I would like to create a data pipeline which runs inside Single Store using multiple single store pipelines, e.g.
Pipeline A ingests external sources (CSV files) and writes them to table A1.
Pipeline B “listens” on changes in table A1 (is triggered once new data is written to A1), and reads the input from A1 and writes its output to table A2.
Is defining something like this (pipeline B) possible?
Are you sure you need two pipelines? Pipeline A can invoke a stored procedure, and the procedure can insert the batch into A1 and then invoke the same logic copying from A1 to A2.
let me rephrase myself: I would like to create a single data pipeline which will perform several operations on the data, and possibly persist the data into single store after each phase (for troubleshooting \ replay purposes), e.g. something like:
filter invalid records -> persist to table A1 -> aggregate rows -> persist to table A2 -> calculate additional stuff \ enrich data -> persist to table A3 -> etc…
the logic in each step (filter, aggregate, calculate) should be configurable from the outside. I was wondering if\how there is a way to implement something like this using SingleStore.

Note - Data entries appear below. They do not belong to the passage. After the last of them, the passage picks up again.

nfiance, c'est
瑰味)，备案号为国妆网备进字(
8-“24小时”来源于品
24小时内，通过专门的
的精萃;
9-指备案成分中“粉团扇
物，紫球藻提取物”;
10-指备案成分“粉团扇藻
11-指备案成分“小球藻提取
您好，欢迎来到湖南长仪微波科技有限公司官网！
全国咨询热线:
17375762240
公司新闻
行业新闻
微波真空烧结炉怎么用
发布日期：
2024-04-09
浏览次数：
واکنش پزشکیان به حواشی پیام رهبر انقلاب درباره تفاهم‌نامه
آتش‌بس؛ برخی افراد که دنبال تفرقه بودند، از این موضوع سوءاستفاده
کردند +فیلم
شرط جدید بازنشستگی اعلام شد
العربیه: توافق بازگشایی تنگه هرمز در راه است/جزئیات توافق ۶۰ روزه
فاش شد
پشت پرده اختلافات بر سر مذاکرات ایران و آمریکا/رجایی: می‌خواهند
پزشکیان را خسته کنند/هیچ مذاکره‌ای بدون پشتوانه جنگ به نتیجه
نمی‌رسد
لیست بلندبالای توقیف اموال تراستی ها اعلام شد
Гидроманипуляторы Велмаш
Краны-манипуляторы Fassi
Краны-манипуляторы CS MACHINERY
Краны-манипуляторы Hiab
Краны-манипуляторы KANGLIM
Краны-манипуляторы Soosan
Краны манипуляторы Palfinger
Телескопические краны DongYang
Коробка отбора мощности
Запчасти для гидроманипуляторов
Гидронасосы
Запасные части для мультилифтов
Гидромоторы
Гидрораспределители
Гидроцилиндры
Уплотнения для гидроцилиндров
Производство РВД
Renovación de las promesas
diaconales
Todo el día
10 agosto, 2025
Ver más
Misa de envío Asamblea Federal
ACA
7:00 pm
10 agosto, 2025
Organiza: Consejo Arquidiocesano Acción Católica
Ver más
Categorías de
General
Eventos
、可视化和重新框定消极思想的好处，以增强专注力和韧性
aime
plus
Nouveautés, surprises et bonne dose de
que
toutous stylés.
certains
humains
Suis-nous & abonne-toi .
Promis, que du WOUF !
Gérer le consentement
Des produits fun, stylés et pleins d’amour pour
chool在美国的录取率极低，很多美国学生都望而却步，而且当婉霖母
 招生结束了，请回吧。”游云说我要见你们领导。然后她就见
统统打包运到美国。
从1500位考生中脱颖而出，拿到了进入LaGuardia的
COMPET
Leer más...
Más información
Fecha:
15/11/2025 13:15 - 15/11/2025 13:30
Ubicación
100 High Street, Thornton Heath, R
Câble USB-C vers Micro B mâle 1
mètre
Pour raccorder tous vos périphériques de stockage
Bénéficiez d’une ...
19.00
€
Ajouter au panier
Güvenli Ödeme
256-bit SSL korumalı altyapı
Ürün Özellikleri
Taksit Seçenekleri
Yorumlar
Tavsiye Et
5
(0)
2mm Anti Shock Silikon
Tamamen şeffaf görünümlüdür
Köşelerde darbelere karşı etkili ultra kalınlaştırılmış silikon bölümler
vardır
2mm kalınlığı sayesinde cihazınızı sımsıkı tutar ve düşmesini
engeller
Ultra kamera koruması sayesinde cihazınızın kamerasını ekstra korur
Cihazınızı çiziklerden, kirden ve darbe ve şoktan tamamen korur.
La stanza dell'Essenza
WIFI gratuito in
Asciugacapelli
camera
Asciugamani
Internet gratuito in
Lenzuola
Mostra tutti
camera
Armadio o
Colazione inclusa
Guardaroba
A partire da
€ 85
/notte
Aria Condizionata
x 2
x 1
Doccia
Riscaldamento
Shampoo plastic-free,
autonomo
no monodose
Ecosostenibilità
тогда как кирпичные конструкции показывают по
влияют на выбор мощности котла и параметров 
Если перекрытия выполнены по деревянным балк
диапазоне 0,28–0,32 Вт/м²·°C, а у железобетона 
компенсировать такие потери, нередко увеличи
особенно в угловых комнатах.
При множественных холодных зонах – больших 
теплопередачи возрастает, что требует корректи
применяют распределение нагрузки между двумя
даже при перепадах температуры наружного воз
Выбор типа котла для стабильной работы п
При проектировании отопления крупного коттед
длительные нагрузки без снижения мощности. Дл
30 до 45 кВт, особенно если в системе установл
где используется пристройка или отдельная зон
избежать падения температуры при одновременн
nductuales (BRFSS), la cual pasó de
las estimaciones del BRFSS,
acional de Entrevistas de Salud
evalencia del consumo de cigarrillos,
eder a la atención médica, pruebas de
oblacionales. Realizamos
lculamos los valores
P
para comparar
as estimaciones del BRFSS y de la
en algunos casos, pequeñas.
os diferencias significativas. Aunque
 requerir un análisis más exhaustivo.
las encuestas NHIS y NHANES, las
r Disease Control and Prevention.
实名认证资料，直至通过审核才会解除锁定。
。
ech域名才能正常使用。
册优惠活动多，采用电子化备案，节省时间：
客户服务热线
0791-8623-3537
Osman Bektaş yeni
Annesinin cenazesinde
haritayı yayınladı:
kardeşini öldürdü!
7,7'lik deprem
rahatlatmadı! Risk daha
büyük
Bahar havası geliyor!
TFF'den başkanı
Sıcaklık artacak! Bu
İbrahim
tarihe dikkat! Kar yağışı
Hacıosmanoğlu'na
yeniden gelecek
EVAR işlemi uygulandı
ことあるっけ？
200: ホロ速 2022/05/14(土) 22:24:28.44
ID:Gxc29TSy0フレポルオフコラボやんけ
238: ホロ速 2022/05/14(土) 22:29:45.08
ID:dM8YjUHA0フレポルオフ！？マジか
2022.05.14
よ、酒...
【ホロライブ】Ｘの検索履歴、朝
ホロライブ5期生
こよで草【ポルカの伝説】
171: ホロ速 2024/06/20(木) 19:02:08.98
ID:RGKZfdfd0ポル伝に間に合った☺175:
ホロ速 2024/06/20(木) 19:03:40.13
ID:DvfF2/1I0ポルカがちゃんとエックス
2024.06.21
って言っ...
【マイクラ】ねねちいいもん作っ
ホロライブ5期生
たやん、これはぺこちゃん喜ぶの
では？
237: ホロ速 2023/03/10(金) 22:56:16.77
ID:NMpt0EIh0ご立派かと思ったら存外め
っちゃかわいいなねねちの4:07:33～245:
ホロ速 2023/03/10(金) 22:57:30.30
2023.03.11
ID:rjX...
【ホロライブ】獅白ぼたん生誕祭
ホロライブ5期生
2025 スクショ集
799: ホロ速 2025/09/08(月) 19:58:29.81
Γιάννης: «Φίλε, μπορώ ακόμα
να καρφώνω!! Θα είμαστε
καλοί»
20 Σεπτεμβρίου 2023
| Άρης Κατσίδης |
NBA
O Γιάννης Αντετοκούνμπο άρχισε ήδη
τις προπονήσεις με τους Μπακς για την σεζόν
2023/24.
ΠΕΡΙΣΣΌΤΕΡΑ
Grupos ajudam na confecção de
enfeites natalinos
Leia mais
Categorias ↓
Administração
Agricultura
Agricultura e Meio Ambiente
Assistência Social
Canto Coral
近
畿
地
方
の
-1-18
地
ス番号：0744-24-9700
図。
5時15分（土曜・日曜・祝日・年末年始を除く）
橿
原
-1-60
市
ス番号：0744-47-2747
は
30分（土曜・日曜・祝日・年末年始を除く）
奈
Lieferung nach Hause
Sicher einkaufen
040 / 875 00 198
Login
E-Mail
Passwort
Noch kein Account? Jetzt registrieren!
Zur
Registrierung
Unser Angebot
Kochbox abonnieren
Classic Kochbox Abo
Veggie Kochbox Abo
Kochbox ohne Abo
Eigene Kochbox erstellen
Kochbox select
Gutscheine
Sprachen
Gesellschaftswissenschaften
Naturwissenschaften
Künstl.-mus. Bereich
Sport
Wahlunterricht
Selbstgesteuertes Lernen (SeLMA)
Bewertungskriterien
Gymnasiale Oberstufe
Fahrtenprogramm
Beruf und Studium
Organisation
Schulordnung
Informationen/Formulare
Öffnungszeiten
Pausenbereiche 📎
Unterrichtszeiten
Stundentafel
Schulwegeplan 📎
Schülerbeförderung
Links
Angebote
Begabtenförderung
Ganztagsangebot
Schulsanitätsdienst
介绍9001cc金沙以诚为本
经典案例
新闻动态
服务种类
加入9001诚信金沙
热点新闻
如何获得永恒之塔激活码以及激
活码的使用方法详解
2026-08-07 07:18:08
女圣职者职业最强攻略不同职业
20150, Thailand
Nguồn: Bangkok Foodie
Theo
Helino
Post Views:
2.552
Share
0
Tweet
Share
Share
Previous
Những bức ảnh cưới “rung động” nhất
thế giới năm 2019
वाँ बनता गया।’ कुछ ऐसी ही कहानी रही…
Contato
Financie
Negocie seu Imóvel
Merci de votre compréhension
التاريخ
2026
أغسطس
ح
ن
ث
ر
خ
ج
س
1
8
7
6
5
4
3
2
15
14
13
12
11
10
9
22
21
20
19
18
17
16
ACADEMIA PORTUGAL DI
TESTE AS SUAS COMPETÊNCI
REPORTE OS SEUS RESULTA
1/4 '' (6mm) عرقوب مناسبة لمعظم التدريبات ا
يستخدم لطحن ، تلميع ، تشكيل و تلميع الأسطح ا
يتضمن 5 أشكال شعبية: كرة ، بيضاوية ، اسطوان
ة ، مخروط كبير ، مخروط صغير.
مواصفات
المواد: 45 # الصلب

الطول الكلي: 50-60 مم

You can add multiple steps or phases to a single SP, which will operate on each pipeline batch as the input, and as many tables and aggregations as you need.
You can also implement the steps/phases as separate stored procedures, and the main pipeline SP can call other ones depending on either configuration or aggregation result. In that case, it might make sense to put configuration into yet another table.
I hope this helps. Would be willing to show us the code for your use case? It sounds non-trivial and interesting.